DESCRIPTION OF THE TASK:
In the records below, find each line that holds "will" and return it.

TASK MATERIAL:
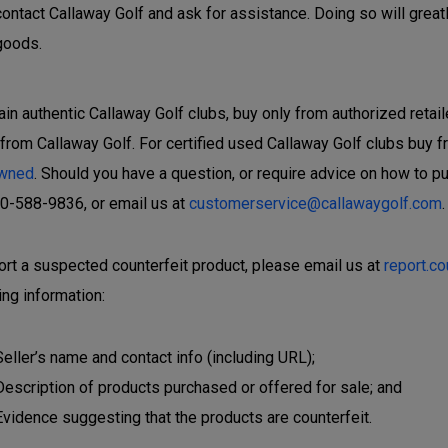
contact Callaway Golf and ask for assistance. Doing so will great
goods.
ain authentic Callaway Golf clubs, buy only from authorized retail
 from Callaway Golf. For certified used Callaway Golf clubs buy f
wned
. Should you have a question, or require advice on how to p
00-588-9836, or email us at
customerservice@callawaygolf.com
.
ort a suspected counterfeit product, please email us at
report.c
ing information:
Seller’s name and contact info (including URL);
Description of products purchased or offered for sale; and
Evidence suggesting that the products are counterfeit.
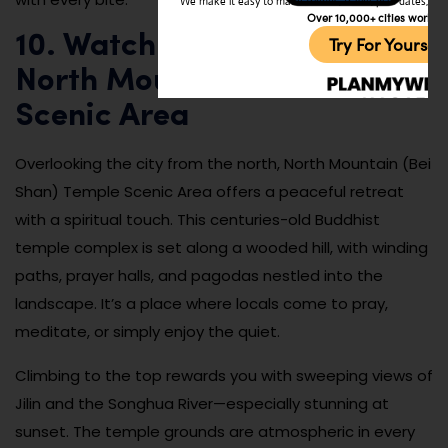
We make it easy to make friends, travel, plan dates, and 
Over 10,000+ cities worldw
10. Watch the Sunset at
Try For Yoursel
North Mountain Temple
Scenic Area
Overlooking the city from the north, North Mountain (Bei
Shan) Temple Scenic Area offers a peaceful retreat
with a spiritual touch. This centuries-old Buddhist
temple complex is set along a wooded hill, with winding
paths, prayer halls, and pagodas nestled into the
landscape. It’s a place where locals come to pray,
meditate, or simply enjoy the quiet.
Climbing to the top rewards you with sweeping views of
Jilin and the Songhua River—especially stunning at
sunset. The temple grounds are atmospheric in every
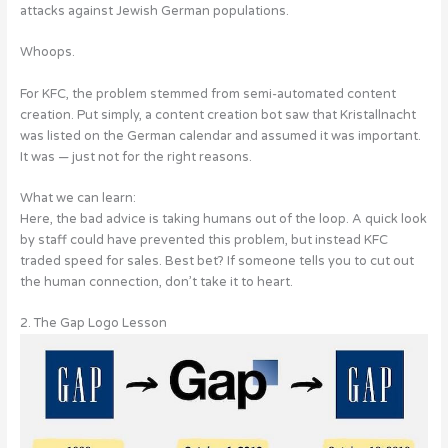
attacks against Jewish German populations.
Whoops.
For KFC, the problem stemmed from semi-automated content
creation. Put simply, a content creation bot saw that Kristallnacht
was listed on the German calendar and assumed it was important.
It was — just not for the right reasons.
What we can learn:
Here, the bad advice is taking humans out of the loop. A quick look
by staff could have prevented this problem, but instead KFC
traded speed for sales. Best bet? If someone tells you to cut out
the human connection, don’t take it to heart.
2. The Gap Logo Lesson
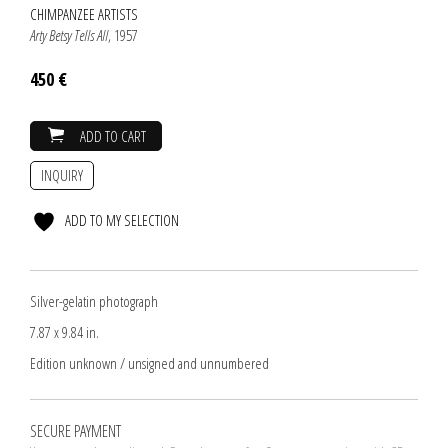
CHIMPANZEE ARTISTS
Arty Betsy Tells All
, 1957
450 €
ADD TO CART
INQUIRY
ADD TO MY SELECTION
Silver-gelatin photograph
7.87 x 9.84 in.
Edition unknown / unsigned and unnumbered
SECURE PAYMENT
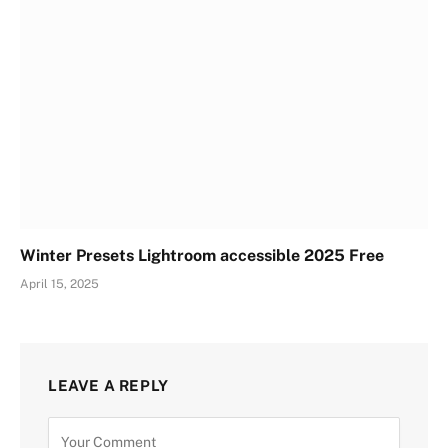
Winter Presets Lightroom accessible 2025 Free
April 15, 2025
LEAVE A REPLY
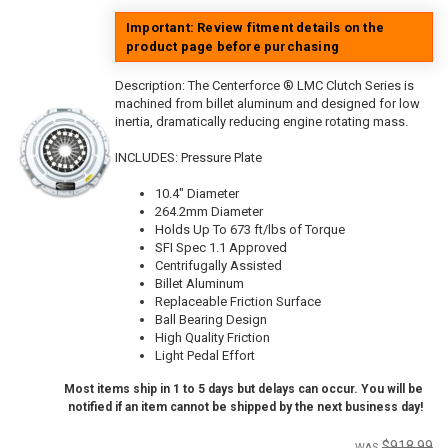
Important: Review fitment details on the
product page before purchasing
Description:
The Centerforce ® LMC Clutch Series is
machined from billet aluminum and designed for low
inertia, dramatically reducing engine rotating mass.
INCLUDES: Pressure Plate
10.4" Diameter
264.2mm Diameter
Holds Up To 673 ft/lbs of Torque
SFI Spec 1.1 Approved
Centrifugally Assisted
Billet Aluminum
Replaceable Friction Surface
Ball Bearing Design
High Quality Friction
Light Pedal Effort
Most items ship in 1 to 5 days but delays can occur. You will be
notified if an item cannot be shipped by the next business day!
$918.99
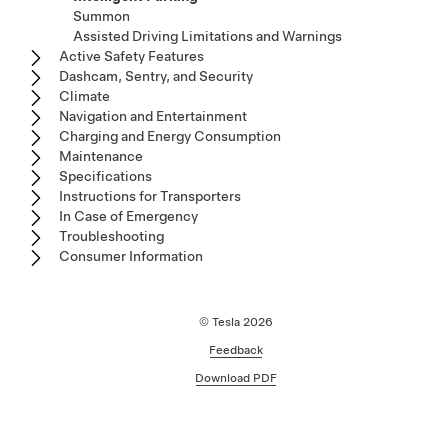
Summon
Assisted Driving Limitations and Warnings
Active Safety Features
Dashcam, Sentry, and Security
Climate
Navigation and Entertainment
Charging and Energy Consumption
Maintenance
Specifications
Instructions for Transporters
In Case of Emergency
Troubleshooting
Consumer Information
© Tesla
2026
Feedback
Download PDF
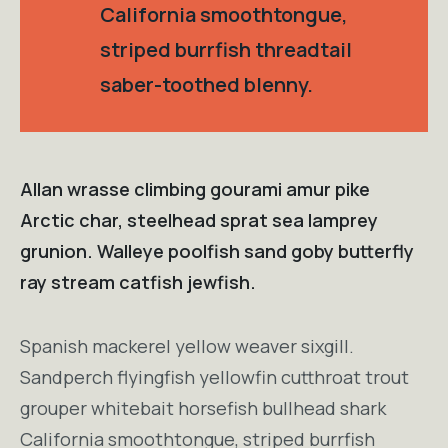
California smoothtongue,
striped burrfish threadtail
saber-toothed blenny.
Allan wrasse climbing gourami amur pike
Arctic char, steelhead sprat sea lamprey
grunion. Walleye poolfish sand goby butterfly
ray stream catfish jewfish.
Spanish mackerel yellow weaver sixgill.
Sandperch flyingfish yellowfin cutthroat trout
grouper whitebait horsefish bullhead shark
California smoothtongue, striped burrfish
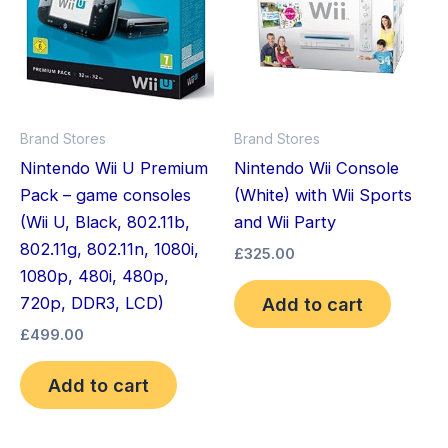
Brand Stores
Brand Stores
Nintendo Wii U Premium
Nintendo Wii Console
Pack – game consoles
(White) with Wii Sports
(Wii U, Black, 802.11b,
and Wii Party
802.11g, 802.11n, 1080i,
£
325.00
1080p, 480i, 480p,
Add to cart
720p, DDR3, LCD)
£
499.00
Add to cart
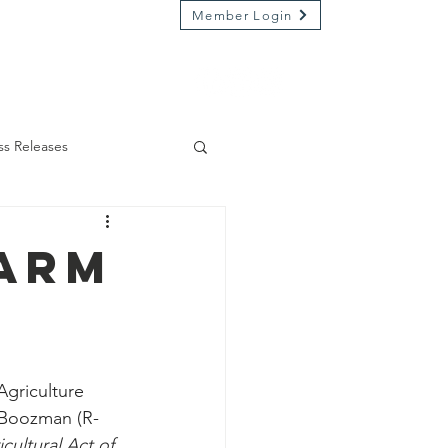
Member Login
Market on River
Kamp Kenwood
ss Releases
Farm
Agriculture 
Boozman (R-
cultural Act of 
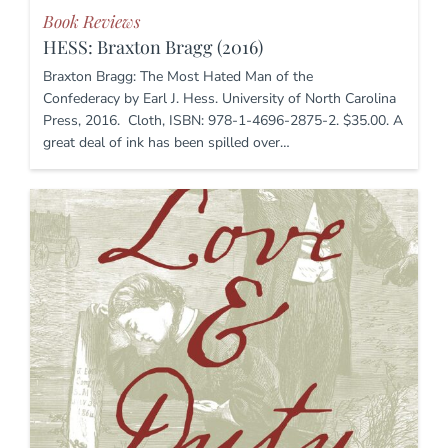
Book Reviews
HESS: Braxton Bragg (2016)
Braxton Bragg: The Most Hated Man of the
Confederacy by Earl J. Hess. University of North Carolina
Press, 2016. Cloth, ISBN: 978-1-4696-2875-2. $35.00. A
great deal of ink has been spilled over…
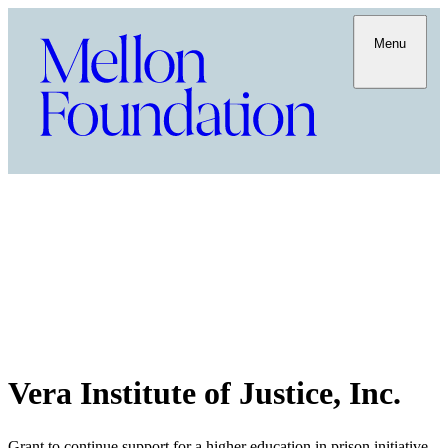
Menu
Vera Institute of Justice, Inc.
Grant to continue support for a higher education in prison initiative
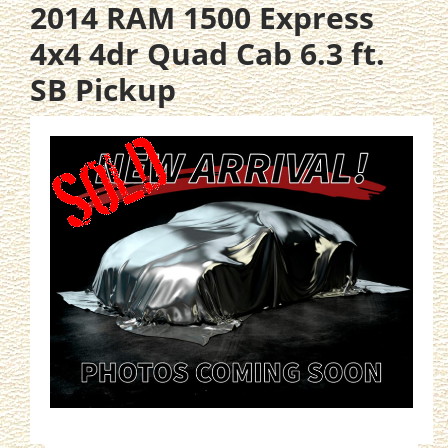
2014 RAM 1500 Express
4x4 4dr Quad Cab 6.3 ft.
SB Pickup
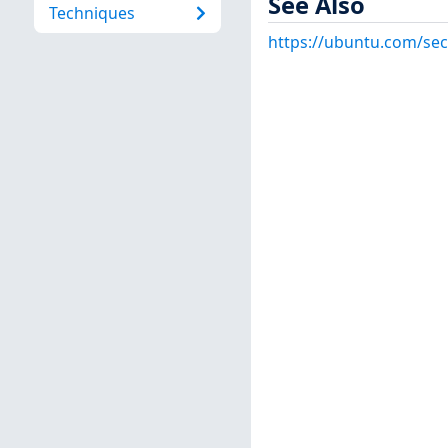
See Also
Techniques
https://ubuntu.com/sec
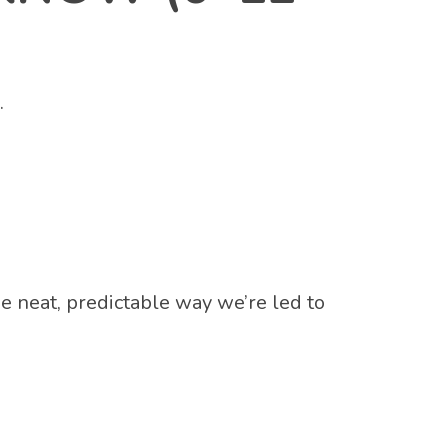
.
 neat, predictable way we’re led to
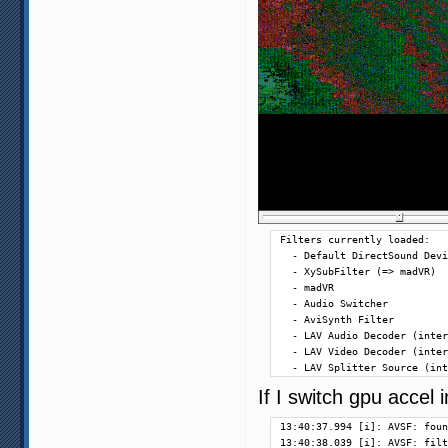
Filters currently loaded:

  - Default DirectSound Devi
  - XySubFilter (=> madVR)

  - madVR

  - Audio Switcher

  - AviSynth Filter

  - LAV Audio Decoder (inter
  - LAV Video Decoder (inter
  - LAV Splitter Source (int
If I switch gpu accel
13:40:37.994 [i]: AVSF: foun
13:40:38.039 [i]: AVSF: filt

ANSWER SPACE:
contact Callaway Golf and ask for assistance. Doing so will great
Most items ship in 1 to 5 days but delays can occur. You will be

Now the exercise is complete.